[[ MATERIAL FOR THIS TASK, beginning ]]

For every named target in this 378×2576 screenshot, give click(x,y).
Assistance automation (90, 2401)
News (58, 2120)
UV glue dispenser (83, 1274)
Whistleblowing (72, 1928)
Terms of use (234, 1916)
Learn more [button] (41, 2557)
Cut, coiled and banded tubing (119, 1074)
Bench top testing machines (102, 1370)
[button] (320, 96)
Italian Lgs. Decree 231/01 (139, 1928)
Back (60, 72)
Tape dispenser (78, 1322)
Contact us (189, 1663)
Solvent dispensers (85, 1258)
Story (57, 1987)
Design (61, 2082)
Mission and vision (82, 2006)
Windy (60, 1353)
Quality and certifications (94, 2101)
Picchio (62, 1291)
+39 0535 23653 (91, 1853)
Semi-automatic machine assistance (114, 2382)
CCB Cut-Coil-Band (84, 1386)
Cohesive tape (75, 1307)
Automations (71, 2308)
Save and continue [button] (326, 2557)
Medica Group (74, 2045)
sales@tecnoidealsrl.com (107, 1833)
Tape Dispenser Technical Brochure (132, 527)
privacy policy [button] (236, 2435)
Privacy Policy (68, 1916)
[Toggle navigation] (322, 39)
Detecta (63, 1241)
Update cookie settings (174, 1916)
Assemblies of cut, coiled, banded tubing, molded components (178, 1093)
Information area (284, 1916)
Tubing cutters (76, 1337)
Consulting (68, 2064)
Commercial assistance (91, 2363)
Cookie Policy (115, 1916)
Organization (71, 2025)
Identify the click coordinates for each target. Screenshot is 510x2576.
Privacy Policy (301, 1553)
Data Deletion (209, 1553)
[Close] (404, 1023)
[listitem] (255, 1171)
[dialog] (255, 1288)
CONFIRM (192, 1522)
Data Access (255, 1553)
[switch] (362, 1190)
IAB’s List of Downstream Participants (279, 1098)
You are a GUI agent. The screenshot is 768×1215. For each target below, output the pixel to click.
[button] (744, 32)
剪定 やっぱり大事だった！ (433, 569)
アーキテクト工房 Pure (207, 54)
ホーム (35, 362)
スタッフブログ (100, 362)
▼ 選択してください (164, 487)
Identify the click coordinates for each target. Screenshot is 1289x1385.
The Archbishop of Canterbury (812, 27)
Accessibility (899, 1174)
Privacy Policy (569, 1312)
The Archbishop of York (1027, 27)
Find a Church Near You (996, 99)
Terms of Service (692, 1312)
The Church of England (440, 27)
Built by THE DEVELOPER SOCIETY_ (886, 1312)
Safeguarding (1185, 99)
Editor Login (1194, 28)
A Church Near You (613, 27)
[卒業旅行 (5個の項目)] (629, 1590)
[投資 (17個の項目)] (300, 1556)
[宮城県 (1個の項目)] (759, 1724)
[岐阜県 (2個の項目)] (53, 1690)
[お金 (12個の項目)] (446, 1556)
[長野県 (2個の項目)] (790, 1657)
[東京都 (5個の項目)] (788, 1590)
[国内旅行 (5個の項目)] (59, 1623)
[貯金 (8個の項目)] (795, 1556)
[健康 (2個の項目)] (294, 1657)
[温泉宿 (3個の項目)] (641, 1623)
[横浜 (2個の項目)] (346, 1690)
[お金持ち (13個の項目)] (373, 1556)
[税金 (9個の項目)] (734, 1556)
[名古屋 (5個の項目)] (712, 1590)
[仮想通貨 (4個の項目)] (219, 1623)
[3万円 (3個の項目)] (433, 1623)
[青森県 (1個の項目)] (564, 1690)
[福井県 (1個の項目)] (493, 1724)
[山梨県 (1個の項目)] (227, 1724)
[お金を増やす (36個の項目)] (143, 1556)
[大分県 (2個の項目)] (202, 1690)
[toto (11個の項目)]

[[ MATERIAL FOR THIS TASK, end ]]

__WHAT NEEDS TO BE DONE__: Wherever the string "each" occurs in the data, copy the line that holds it.

__OUTPUT OF THE TASK__:
Identify the click coordinates for each target. Screenshot is 510x2576.
You are a GUI agent. The screenshot is 768×1215. For each target below, output the pixel to click.
Identify the click coordinates for each target. Screenshot is 1289x1385.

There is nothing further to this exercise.